Par l’une notre esprit connaît la vérité,

parce qu’il s’attache à ce qui est intellectuel et par conséquent immuable ;

La seconde aime mieux suivre l’opinion,
Guide infidèle et faux,

qui ne se plaît que dans les changements de toute sorte, dans les passions du moment, et dans tout ce qui est susceptible de variation. Or comment Parménide aurait-il laissé subsister et le sentiment et l’opinion, quand il ne maintenait rien qui fût du ressort du sentiment et de l’opinion ? C’est ce qu’il serait impossible d’admettre. Mais comme à ce qui existe véritablement il convient de persister dans son être, tandis que les autres substances aujourd’hui existent et demain n’existent pas, se déplaçant toujours et changeant de nature, Parménide pensa que ces dernières avaient besoin d’être désignées par une autre appellation que ce qui existe de toute éternité. Ainsi donc, dire de ce qui est, qu’ « il est un », ce n’était pas supprimer la pluralité des êtres et les êtres sensibles, c’était montrer en quoi ils diffèrent des substances exclusivement intelligibles : différence que Platon a plus nettement encore établie dans son Traité des idées, donnant ainsi lui-même prise aux attaques de Colotès.

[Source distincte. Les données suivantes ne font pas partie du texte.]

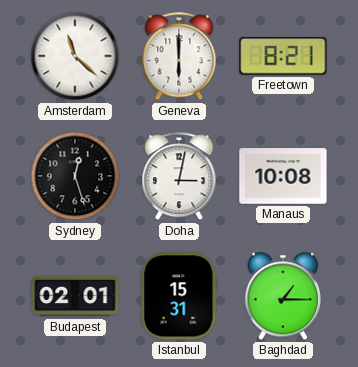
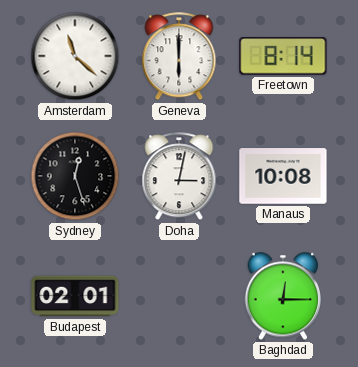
Freetown: 8:21 -> 8:14
Istanbul: 15:31 -> none
Baghdad: 1:15 -> 12:15
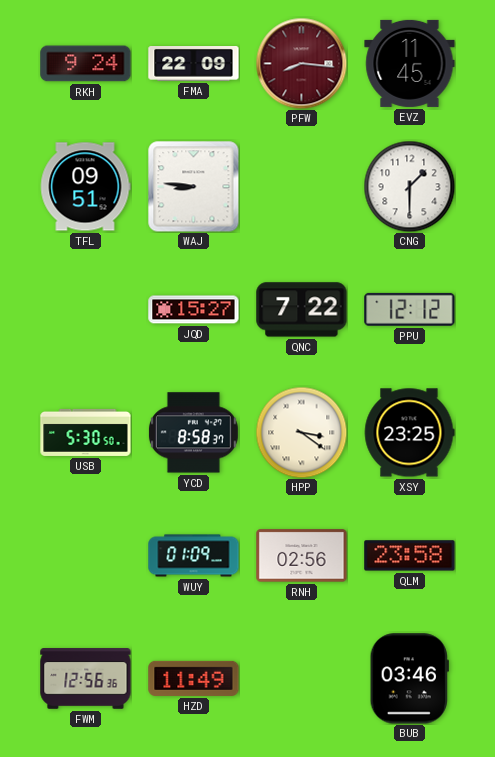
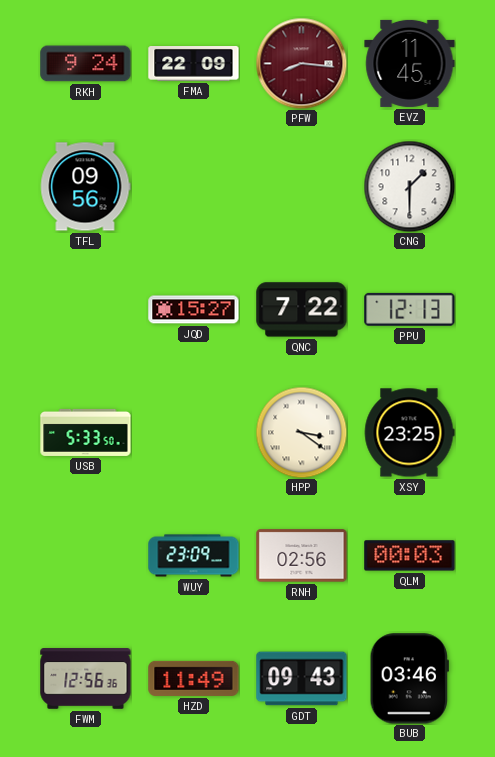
TFL: 09:51 -> 09:56
WAJ: 8:46 -> none
PPU: 12:12 -> 12:13
USB: 5:30 -> 5:33
YCD: 8:58 -> none
WUY: 01:09 -> 23:09
QLM: 23:58 -> 00:03
GDT: none -> 09:43
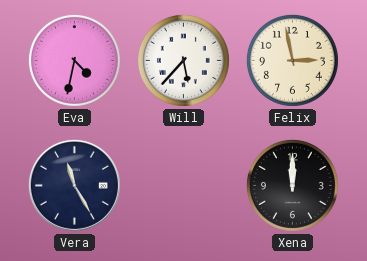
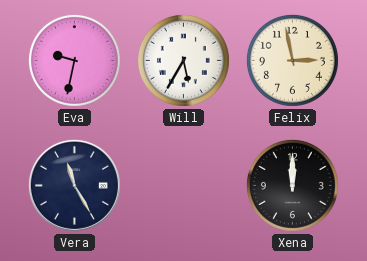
Eva: 4:32 -> 9:32
Will: 5:37 -> 5:35
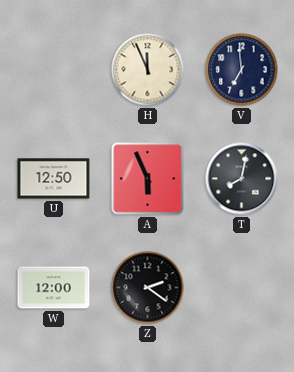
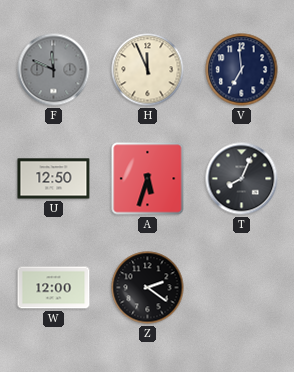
F: none -> 11:49
A: 5:56 -> 5:33
T: 8:02 -> 8:04
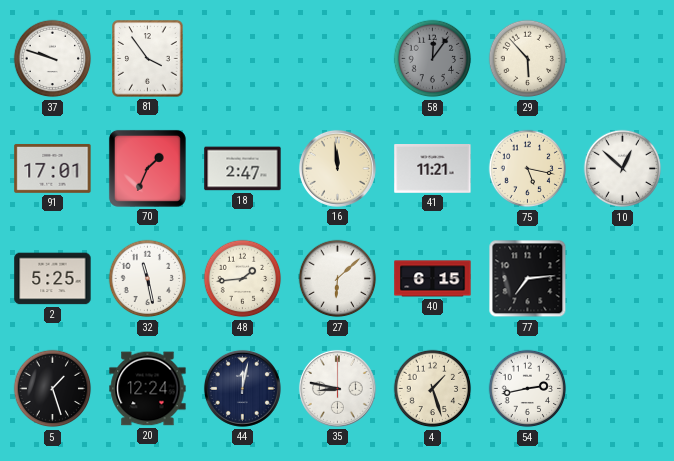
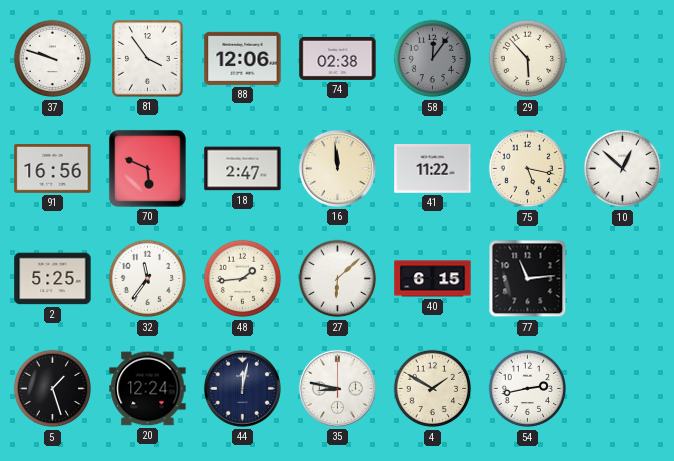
88: none -> 12:06
74: none -> 02:38
91: 17:01 -> 16:56
70: 1:34 -> 5:49
41: 11:21 -> 11:22
32: 11:28 -> 11:36
77: 7:14 -> 11:14
4: 1:27 -> 1:50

14. Aussi pensé-je devoir recueillir de suite ce que ce dernier dit contre Platon. Et d’abord examinons l’exactitude et la science profonde du philosophe[1]. Il dit que cette doctrine de Platon a été suivie par Aristote, Xénocrate, Théophraste et par tous les Péripatéticiens. Dans quelle contrée sauvage et non habitée vous trouviez-vous donc, quand vous avez écrit votre livre, pour que, en réunissant ces chefs d’accusation, vous n’ayez pas connu les traités de ces grands

  1. De Colotès.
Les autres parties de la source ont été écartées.